While there has been a lot of disagreement among the different methods of measuring the ice loss in polar regions, it now looks as if there has been real progress. The project was called IMBIE or Ice sheet Mass Balance Inter-comparison Excercise. In short all the researchers got together and reconciled their data.
The result:
Ice regions at the poles are losing 344 billion tons of ice every year. 263 billion tons of that melt is in Greenland, and all that melting ice is responsible for 20% of the observed sea level rise. The rest is from thermal expansion of seawater (around 70 centimeters per degree C) as the oceans warm and also from melting glaciers on mountains. Researchers are finally gaining an understanding of the sensitivity of the ice melt to rising temperatures and the news is not good. There is now solid evidence that a rise in sea level of a meter is very likely in the next century and this means events like Sandy will no longer be once in a century events.
Last month, I did an on air report on what just 70 cm of sea level rise will do here on Delmarva at Assateague Island National Seashore. The SLAMM model data is below and it speaks for itself. Keep in mind that a 70 cm rise is considered TOO LOW by nearly every researcher in the field.

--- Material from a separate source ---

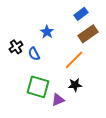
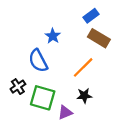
brown rectangle: (88, 34) -> (99, 38), turned 66
black cross: (16, 47) -> (18, 87), moved
blue semicircle: (34, 54) -> (38, 61), size x1.5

Keep in mind that once sea level rises just 30 CM, it will only take a much weaker version of a Hurricane Sandy to cause the same damage. Sea level rise is not something that will sneak up on us, instead It will be felt all at once on, a dark stormy night when a hurricane or nor’easter hits the coast. The damage will be blamed on the storm, but the rising seas will be the hidden culprit. Just like they were in Sandy.
This is not a problem of sea level rising nor climate change but simply exhibits mans lack of wisdom and/or greed to develop infrastructure right up to present day sea level. Why would one expect infrastructure on a long shore bar last? Why build dwellings within a few hundred feet of the shore? Why build below sea level near the coast? Why build a highway on sand near the seashore? All you have to do is look around the margins of ocean or major lake basins to see remnant beaches of previous still stands in sea level to know that things change. One with any common sense at all would not build anything in this obviously hazardous zone. Maybe basic earth science should be included in everyone’s education so that they are aware that climate change cycles, sea level fluctuations, cycles in storm intensity, volcanic eruptions, earthquakes, etc. are normal in certain regions.Those who develop real estate in such geologically and climatically dangerous areas should be held accountable and have to inform potential buyers of the dangerous. I feel little sympathy for those who choose to build in such areas and then want financial assistance when a storm or landslide, etc. ruins their house on the cliff or on the beach or other infrastructure.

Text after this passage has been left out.